▶ _Exercise details_
Which lines of the entries below run from the one holding "Prilikom kupovine bilo" to the one holding "međunarodnih poziva na željeno", inclusive? Set down exactly those lines and no others.

-- Task material follows --

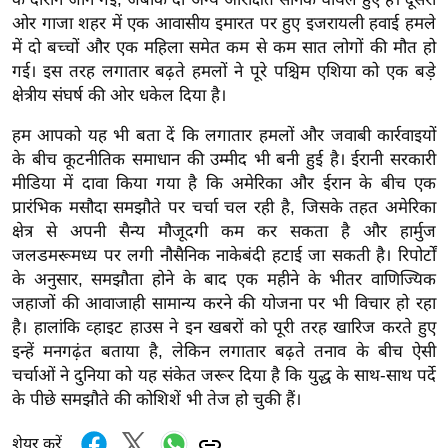
g
ओर गाजा शहर में एक आवासीय इमारत पर हुए इजरायली हवाई हमले
N
में दो बच्चों और एक महिला समेत कम से कम सात लोगों की मौत हो
e
गई। इस तरह लगातार बढ़ते हमलों ने पूरे पश्चिम एशिया को एक बड़े
w
क्षेत्रीय संघर्ष की ओर धकेल दिया है।
s
हम आपको यह भी बता दें कि लगातार हमलों और जवाबी कार्रवाइयों
ला
के बीच कूटनीतिक समाधान की उम्मीद भी बनी हुई है। ईरानी सरकारी
इ
मीडिया में दावा किया गया है कि अमेरिका और ईरान के बीच एक
फ
प्रारंभिक मसौदा समझौते पर चर्चा चल रही है, जिसके तहत अमेरिका
स्टा
क्षेत्र से अपनी सैन्य मौजूदगी कम कर सकता है और हार्मुज
इ
जलडमरूमध्य पर लगी नौसैनिक नाकेबंदी हटाई जा सकती है। रिपोर्टों
ल
के अनुसार, समझौता होने के बाद एक महीने के भीतर वाणिज्यिक
जहाजों की आवाजाही सामान्य करने की योजना पर भी विचार हो रहा
टे
है। हालांकि व्हाइट हाउस ने इन खबरों को पूरी तरह खारिज करते हुए
क्नॉ
इन्हें मनगढ़ंत बताया है, लेकिन लगातार बढ़ते तनाव के बीच ऐसी
लॉ
चर्चाओं ने दुनिया को यह संकेत जरूर दिया है कि युद्ध के साथ-साथ पर्दे
जी
के पीछे समझौते की कोशिशें भी तेज हो चुकी हैं।
ब्यू
टी
शेयर करें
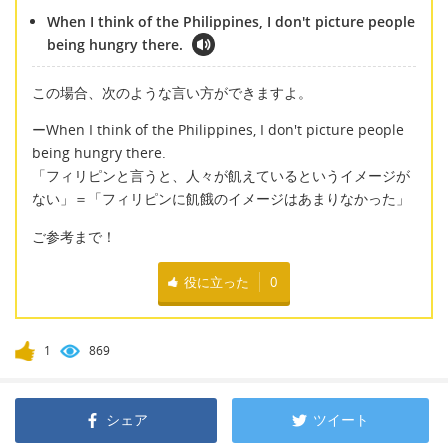
When I think of the Philippines, I don't picture people
being hungry there.
この場合、次のような言い方ができますよ。
ーWhen I think of the Philippines, I don't picture people
being hungry there.
「フィリピンと言うと、人々が飢えているというイメージが
ない」＝「フィリピンに飢餓のイメージはあまりなかった」
ご参考まで！
役に立った
0
1
869
シェア
ツイート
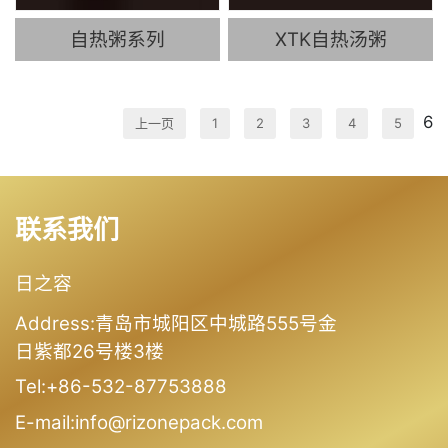
自热粥系列
XTK自热汤粥
6
上一页
1
2
3
4
5
联系我们
日之容
Address:青岛市城阳区中城路555号金
日紫都26号楼3楼
Tel:+86-532-87753888
E-mail:info@rizonepack.com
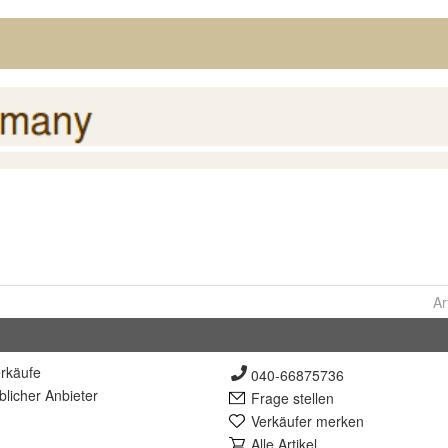
Ar
rkäufe
040-66875736
lich
er Anbieter
Frage stellen
Verkäufer merken
Alle Artikel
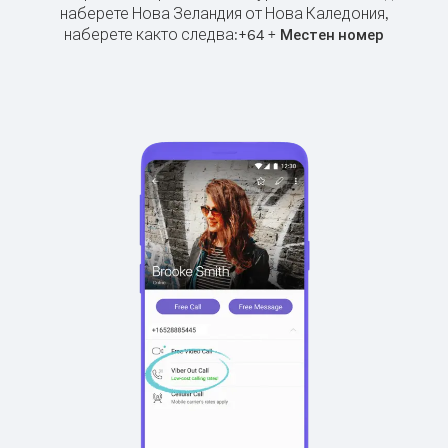
наберете Нова Зеландия от Нова Каледония,
наберете както следва:
+
+
64
Местен номер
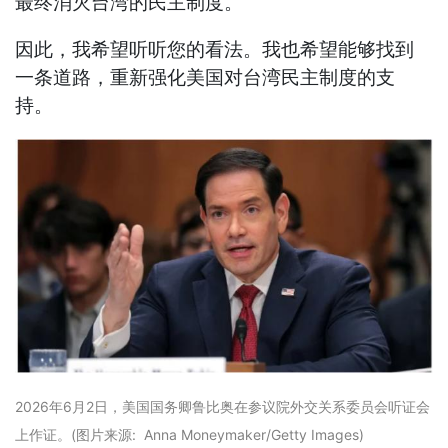
最终消灭台湾的民主制度。
因此，我希望听听您的看法。我也希望能够找到
一条道路，重新强化美国对台湾民主制度的支
持。
2026年6月2日，美国国务卿鲁比奥在参议院外交关系委员会听证会
上作证。(图片来源: Anna Moneymaker/Getty Images)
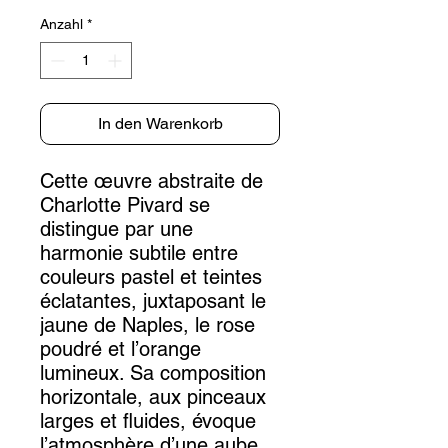
Anzahl
*
In den Warenkorb
Cette œuvre abstraite de
Charlotte Pivard se
distingue par une
harmonie subtile entre
couleurs pastel et teintes
éclatantes, juxtaposant le
jaune de Naples, le rose
poudré et l’orange
lumineux. Sa composition
horizontale, aux pinceaux
larges et fluides, évoque
l’atmosphère d’une aube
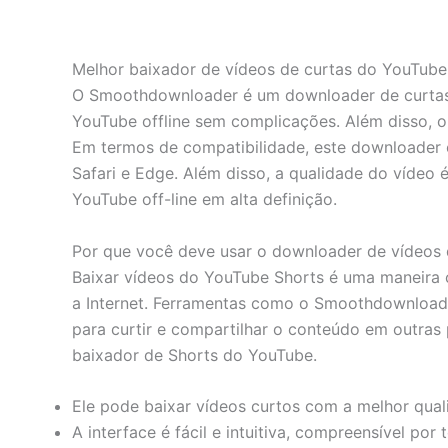
Melhor baixador de vídeos de curtas do YouTube
O Smoothdownloader é um downloader de curtas e
YouTube offline sem complicações. Além disso, o
Em termos de compatibilidade, este downloader 
Safari e Edge. Além disso, a qualidade do vídeo
YouTube off-line em alta definição.
Por que você deve usar o downloader de vídeos
Baixar vídeos do YouTube Shorts é uma maneira 
a Internet. Ferramentas como o Smoothdownload
para curtir e compartilhar o conteúdo em outra
baixador de Shorts do YouTube.
Ele pode baixar vídeos curtos com a melhor qual
A interface é fácil e intuitiva, compreensível por 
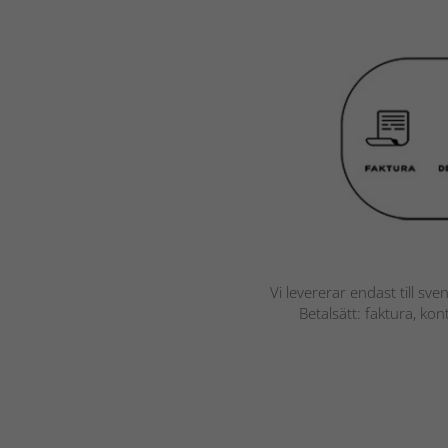
Vi levererar endast till sve
Betalsätt: faktura, ko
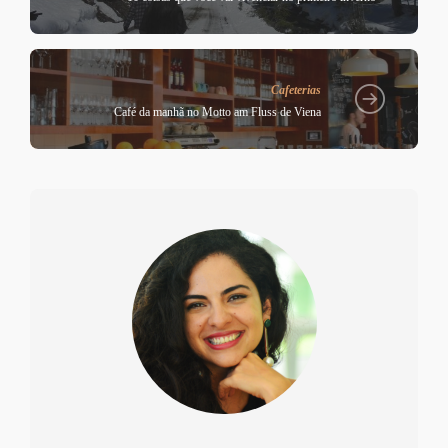
Cafeterias
Café da manhã no Motto am Fluss de Viena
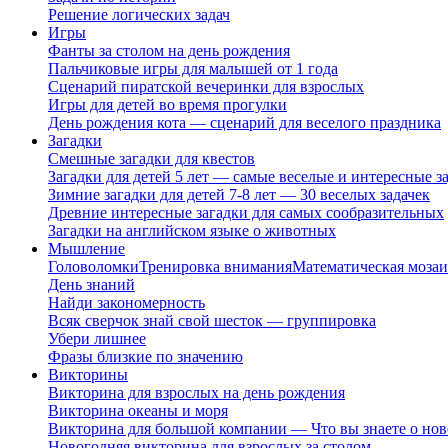
Решение логических задач
Игры
Фанты за столом на день рождения
Пальчиковые игры для малышей от 1 года
Сценарий пиратской вечеринки для взрослых
Игры для детей во время прогулки
День рождения кота — сценарий для веселого праздника
Загадки
Смешные загадки для квестов
Загадки для детей 5 лет — самые веселые и интересные за
Зимние загадки для детей 7-8 лет — 30 веселых задачек
Древние интересные загадки для самых сообразительных
Загадки на английском языке о животных
Мышление
Головоломки
Тренировка внимания
Математическая мозаи
День знаний
Найди закономерность
Всяк сверчок знай свой шесток — группировка
Убери лишнее
Фразы близкие по значению
Викторины
Викторина для взрослых на день рождения
Викторина океаны и моря
Викторина для большой компании — Что вы знаете о нов
Новогодняя викторина для взрослых за столом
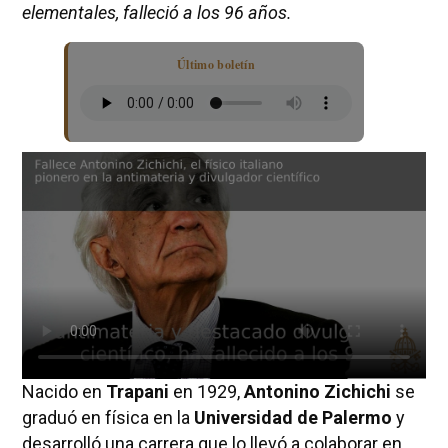
elementales, falleció a los 96 años.
Último boletín
Nacido en
Trapani
en 1929,
Antonino Zichichi
se
graduó en física en la
Universidad de Palermo
y
desarrolló una carrera que lo llevó a colaborar en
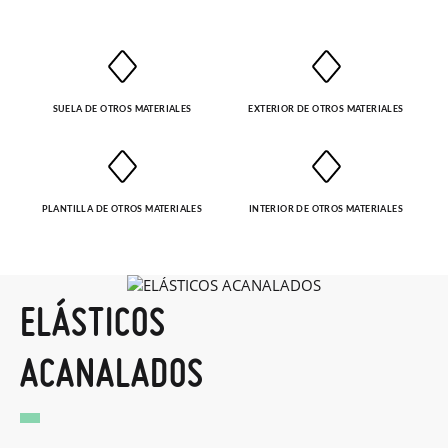
SUELA DE OTROS MATERIALES
EXTERIOR DE OTROS MATERIALES
PLANTILLA DE OTROS MATERIALES
INTERIOR DE OTROS MATERIALES
ELÁSTICOS
ACANALADOS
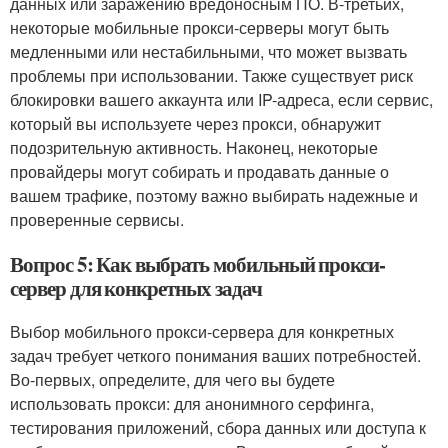
данных или заражению вредоносным ПО. В-третьих,
некоторые мобильные прокси-серверы могут быть
медленными или нестабильными, что может вызвать
проблемы при использовании. Также существует риск
блокировки вашего аккаунта или IP-адреса, если сервис,
который вы используете через прокси, обнаружит
подозрительную активность. Наконец, некоторые
провайдеры могут собирать и продавать данные о
вашем трафике, поэтому важно выбирать надежные и
проверенные сервисы.
Вопрос 5: Как выбрать мобильный прокси-
сервер для конкретных задач
Выбор мобильного прокси-сервера для конкретных
задач требует четкого понимания ваших потребностей.
Во-первых, определите, для чего вы будете
использовать прокси: для анонимного серфинга,
тестирования приложений, сбора данных или доступа к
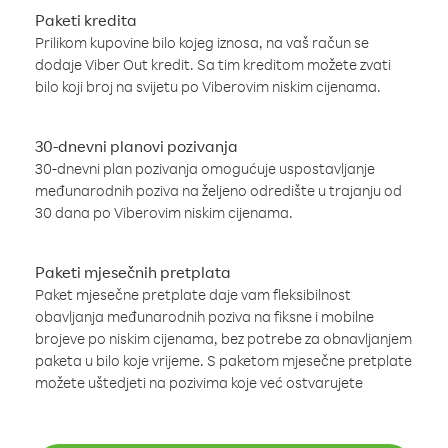
Paketi kredita
Prilikom kupovine bilo kojeg iznosa, na vaš račun se
dodaje Viber Out kredit. Sa tim kreditom možete zvati
bilo koji broj na svijetu po Viberovim niskim cijenama.
30-dnevni planovi pozivanja
30-dnevni plan pozivanja omogućuje uspostavljanje
međunarodnih poziva na željeno odredište u trajanju od
30 dana po Viberovim niskim cijenama.
Paketi mjesečnih pretplata
Paket mjesečne pretplate daje vam fleksibilnost
obavljanja međunarodnih poziva na fiksne i mobilne
brojeve po niskim cijenama, bez potrebe za obnavljanjem
paketa u bilo koje vrijeme. S paketom mjesečne pretplate
možete uštedjeti na pozivima koje već ostvarujete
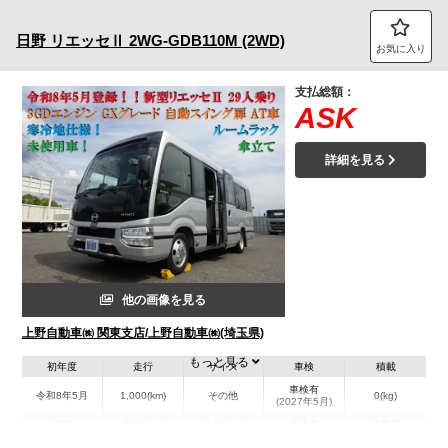
トラック市FC会員専用ページはこちら
日野
リエッセⅡ
2WG-GDB110M (2WD)
お気に入り
ログイン
支払総額：
ASK
詳細を見る
他の画像を見る
上野自動車㈱ 関東支店/上野自動車㈱(埼玉県)
もっと見る
初年度
走行
サイズ
車検
積載
車検有
令和8年5月
1,000(km)
その他
0(kg)
(2027年5月)
地域
内寸(mm)
外寸(mm)
本体色
修復歴
L:6,230
L:6,990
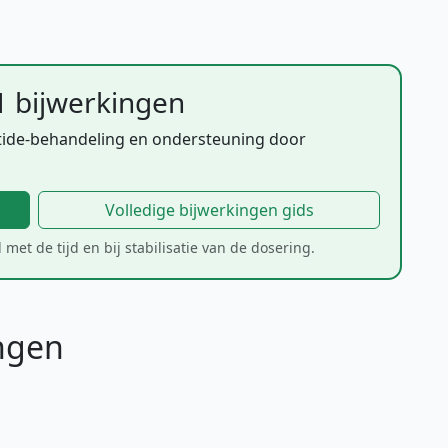
1 bijwerkingen
tide-behandeling en ondersteuning door
Volledige bijwerkingen gids
met de tijd en bij stabilisatie van de dosering.
ingen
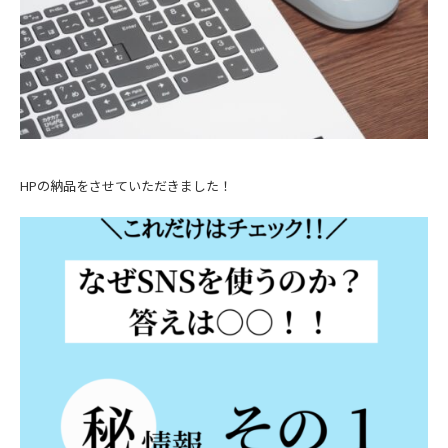
HPの納品をさせていただきました！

-- Task material concluded --

▶ _Response below_
Prilikom kupovine bilo kojeg iznosa, na vaš račun se
dodaje Viber Out kredit. Sa tim kreditom možete zvati
bilo koji broj na svijetu po Viberovim niskim cijenama.
30-dnevni planovi pozivanja
30-dnevni plan pozivanja omogućuje uspostavljanje
međunarodnih poziva na željeno odredište u trajanju od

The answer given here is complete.